This ONR-funded project seeks to improve hydrogen-based undersea power by controlling granular segregation in aluminum-water reactors. Utilizing combined gas flow and vibration, we seek to control the rate of segregation of granular particles on the basis of particle size and density. We seek to use these insights not only to power sea vehicles but also to improve the sustainability of mining and the efficiency of pharmaceutical production.
This NSF-funded project seeks to study the dynamics of bubbles in fluidized beds and dense suspensions using magnetic resonance imaging (MRI), advancing MRI techniques as needed to image these flows. Ultimately, we seek to produce rapid, fully 3D images of bubbles as well as the velocity of fluid and particles surrounding the bubbles. The insights from these experiments will be used to improve models of complex bubbly flows for ultimate application to geophysics and engineering systems.

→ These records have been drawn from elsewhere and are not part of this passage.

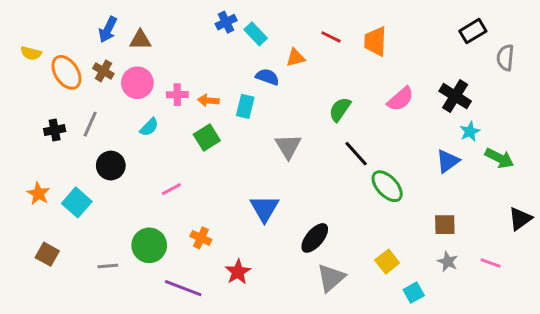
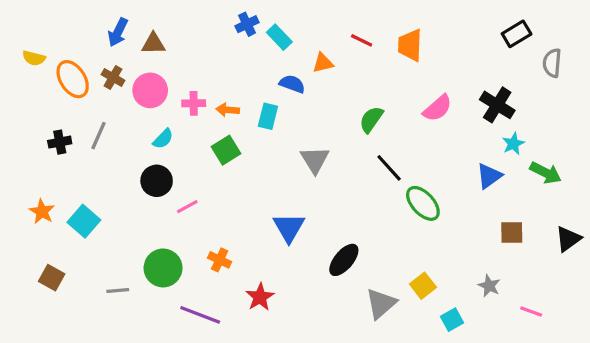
black circle: (111, 166) -> (157, 181), moved
brown square: (445, 225) -> (512, 232), moved
pink line: (491, 263) -> (531, 312), moved
gray triangle: (331, 278) -> (381, 303), moved

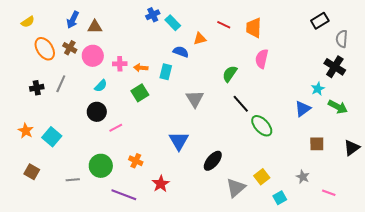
yellow semicircle: (34, 58) -> (28, 22), moved, turned -48
black cross: (497, 105) -> (335, 67), moved
pink semicircle: (437, 108) -> (262, 59), moved, turned 144

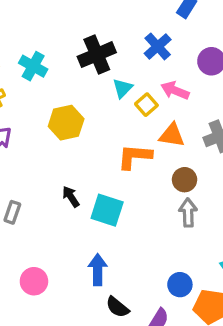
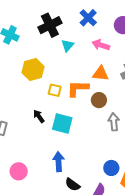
yellow square: (146, 105) -> (55, 90), moved, turned -32
brown circle: (185, 180) -> (99, 100), moved

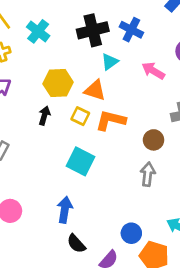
blue cross: (88, 18) -> (131, 30), moved, turned -30
orange triangle: (101, 73) -> (95, 90), moved
brown circle: (99, 100) -> (154, 140), moved
black arrow: (39, 116) -> (44, 116), moved, turned 40

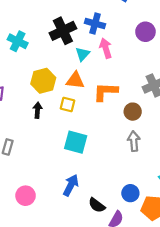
pink arrow: (153, 71) -> (106, 48), moved, turned 54
orange L-shape: (111, 120) -> (106, 92), moved
blue arrow: (65, 210) -> (71, 185), turned 30
black semicircle: (76, 244) -> (97, 205), moved

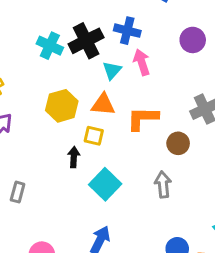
cyan cross: (18, 41) -> (50, 46), moved
black arrow: (37, 110) -> (74, 157), moved
gray arrow: (134, 141) -> (163, 185), moved
cyan square: (76, 142) -> (105, 184), turned 30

This research project covered by the NSF CAREER Award seeks to utilize controlled gas flow and vibration along with the non-Newtonian rheological properties of granular materials and dense suspensions to control bubble dynamics in a structured manner. We seek to use structuring of flow to control heat and mass transport as well as fluid mixing and segregation of particles. Ultimately, we plan to apply these flows to advance chemical reactors for clean energy and particle separation for sustainable mining.